Source records:
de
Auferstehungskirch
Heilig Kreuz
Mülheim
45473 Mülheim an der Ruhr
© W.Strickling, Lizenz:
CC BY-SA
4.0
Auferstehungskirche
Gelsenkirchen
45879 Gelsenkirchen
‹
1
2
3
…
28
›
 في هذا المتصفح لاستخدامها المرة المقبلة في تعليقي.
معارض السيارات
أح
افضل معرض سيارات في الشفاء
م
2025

...

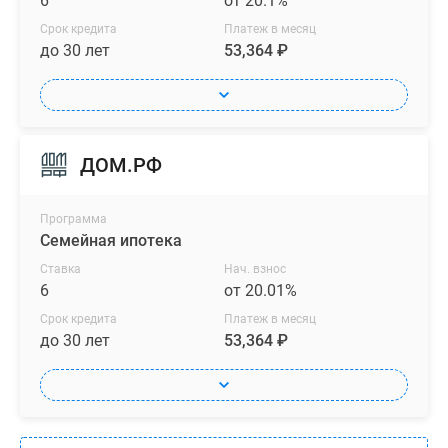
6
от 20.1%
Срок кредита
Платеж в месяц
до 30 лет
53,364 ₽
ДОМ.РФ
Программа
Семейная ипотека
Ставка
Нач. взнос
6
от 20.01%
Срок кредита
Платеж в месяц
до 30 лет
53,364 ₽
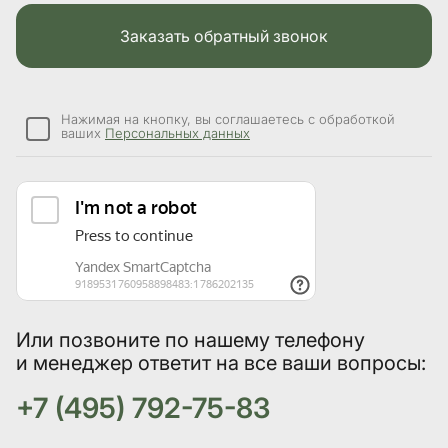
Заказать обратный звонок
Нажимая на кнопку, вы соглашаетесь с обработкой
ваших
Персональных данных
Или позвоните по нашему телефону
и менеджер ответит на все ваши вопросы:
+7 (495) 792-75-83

==

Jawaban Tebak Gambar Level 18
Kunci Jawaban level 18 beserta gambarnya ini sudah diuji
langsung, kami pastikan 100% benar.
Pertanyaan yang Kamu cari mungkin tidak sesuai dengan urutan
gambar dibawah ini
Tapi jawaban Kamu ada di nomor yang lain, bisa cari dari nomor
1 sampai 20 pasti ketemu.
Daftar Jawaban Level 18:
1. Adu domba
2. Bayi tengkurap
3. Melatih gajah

DESCRIPTION OF THE TASK:
Show every line above in which the word "Kamu" is found.

WRITTEN ANSWER:
Pertanyaan yang Kamu cari mungkin tidak sesuai dengan urutan
Tapi jawaban Kamu ada di nomor yang lain, bisa cari dari nomor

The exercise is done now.